Nous avons fait un deuxième arrêt à Sabie pour y prendre notre dîner. Nous avons opté pour le Loggers Pub & Grill situé à l’entrée de la petite ville. Au menu : cheeseburger et frites. Quelle ne fut pas notre surprise quand Claude a tenté de payer avec sa fameuse carte de crédit qui était bloquée depuis 48 heures; la transaction a fonctionné! Quel soulagement qu’il puisse se servir de sa carte! Problème enfin résolu!

En quittant le restaurant, nous avons fait un bref arrêt à Sabie Falls situé 1km plus loin. Nous avons fait le tour du Azalea Garden Wet Abseil, joli jardin aménagé autour de la petite chute. Ce jardin offre aussi différents points de vue sur la haute chute qui se jette dans un profond canyon qui est surmonté d’un pont.
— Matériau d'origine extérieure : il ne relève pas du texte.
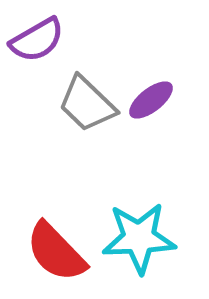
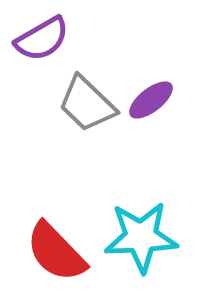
purple semicircle: moved 5 px right, 1 px up
cyan star: moved 2 px right, 1 px up
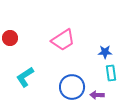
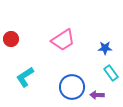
red circle: moved 1 px right, 1 px down
blue star: moved 4 px up
cyan rectangle: rotated 28 degrees counterclockwise
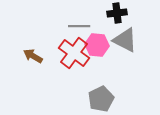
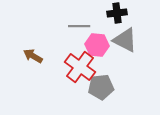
red cross: moved 6 px right, 14 px down
gray pentagon: moved 12 px up; rotated 20 degrees clockwise
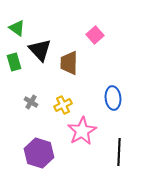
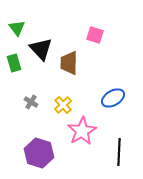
green triangle: rotated 18 degrees clockwise
pink square: rotated 30 degrees counterclockwise
black triangle: moved 1 px right, 1 px up
green rectangle: moved 1 px down
blue ellipse: rotated 65 degrees clockwise
yellow cross: rotated 18 degrees counterclockwise
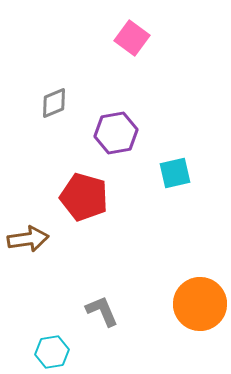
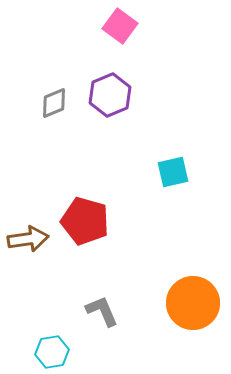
pink square: moved 12 px left, 12 px up
purple hexagon: moved 6 px left, 38 px up; rotated 12 degrees counterclockwise
cyan square: moved 2 px left, 1 px up
red pentagon: moved 1 px right, 24 px down
orange circle: moved 7 px left, 1 px up
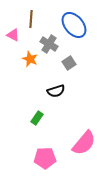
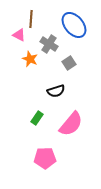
pink triangle: moved 6 px right
pink semicircle: moved 13 px left, 19 px up
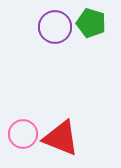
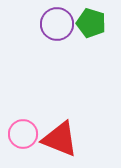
purple circle: moved 2 px right, 3 px up
red triangle: moved 1 px left, 1 px down
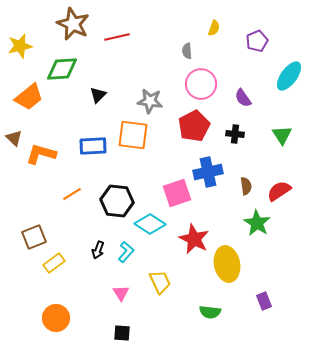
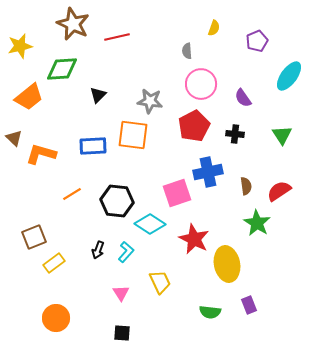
purple rectangle: moved 15 px left, 4 px down
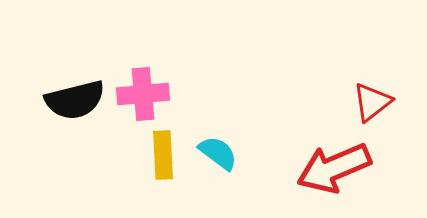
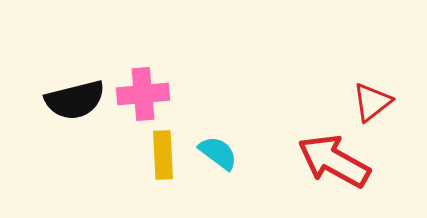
red arrow: moved 7 px up; rotated 52 degrees clockwise
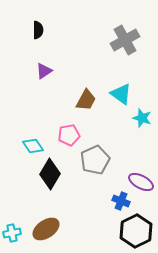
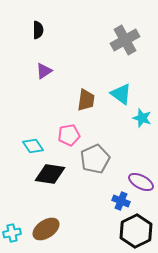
brown trapezoid: rotated 20 degrees counterclockwise
gray pentagon: moved 1 px up
black diamond: rotated 68 degrees clockwise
Nous avons roulé un dernier 28km avant d’arriver à Graskop, notre destination finale de la journée. Cette petite bourgade a une population de 4 000 habitants. Nous avons rapidement trouvé notre lieu d’hébergement, le Cabin & Settlers Village. L’endroit nous a tout de suite plus. La propriétaire, une Européenne, nous a réservé un bel accueil et nous a communiqué de précieuses informations sur la petite ville et ses alentours. Nous nous sommes ensuite installés dans le spacieux et confortable chalet qui nous était réservé.
Nous avons fait des emplettes à l’épicerie située à un coin de rue de notre hébergement et acheté de bons légumes frais dans un petit stand de rue. Nous avons trouvé tout ce dont nous avions besoin pour notre souper et nos prochains déjeuners. De retour à notre chalet, nous nous sommes fait une bonne soupe de légumes et une salade de thon, avocat, tomates, oignon et fromage feta. Quel délice! Nous avons veillé dans notre nouvelle demeure, au son des grenouilles et des criquets.

SAMEDI, 26 OCTOBRE
GRASKOP – BLYDE RIVER CANYON
Ma nuit a été de courte durée; je ne me suis pas endormie avant une heure du matin. (Je dois être encore sur le décalage horaire ou peut-être que c’est mon écran d’ordinateur qui m’a stimulée.) Je me suis levée tôt malgré tout, excitée par les visites planifiées pour la journée.
Nous nous sommes faits à déjeuner et sommes partis vers le site Le Pinnacle, situé à 3km de Graskop (route R 534). Nous avons dû opérer un demi-tour dû à l’épais brouillard qui bouchait complètement la vue. De retour à Graskop, nous sommes allés compléter nos emplettes de la veille (achat d’une glacière, de ice-packs, d’un bac fermé pour nos aliments secs, etc.) et avons fait une pause-café dans un des restaurants de la rue principale.
Vers 11ham, voyant que le soleil commençait à percer, nous sommes repartis en voiture mais cette fois, vers le célèbre Blyde River Canyon. En suivant la belle route 532 vers le nord, nous avons traversé quelques bourgades et un vaste paysage de collines, de prés, de maquis (arbustes et buissons) et de bois.
Le Blyde River Canyon est le 3e plus grand au monde après le Grand Canyon aux États-Unis et le Fish River Canyon en Namibie. Le Blyde River Canyon, profond de 600 à 800m, fut creusé à travers la masse granitique par la Blyde River, pendant plusieurs millions d’années. Il offre, tout au long du parcours de 25km, de prodigieux points de vue, mais le point de vue principal est celui de la rive sud, au belvédère des Three Rondavels. Ce belvédère offre une vue époustouflante sur le canyon et les trois massifs rocheux dont la forme évoque des cases africaines traditionnelles coiffées d’un toit conique en chaume. Ces étranges massifs accolés dominent de 600m la rivière qui coule au fond d’une gorge abrupte.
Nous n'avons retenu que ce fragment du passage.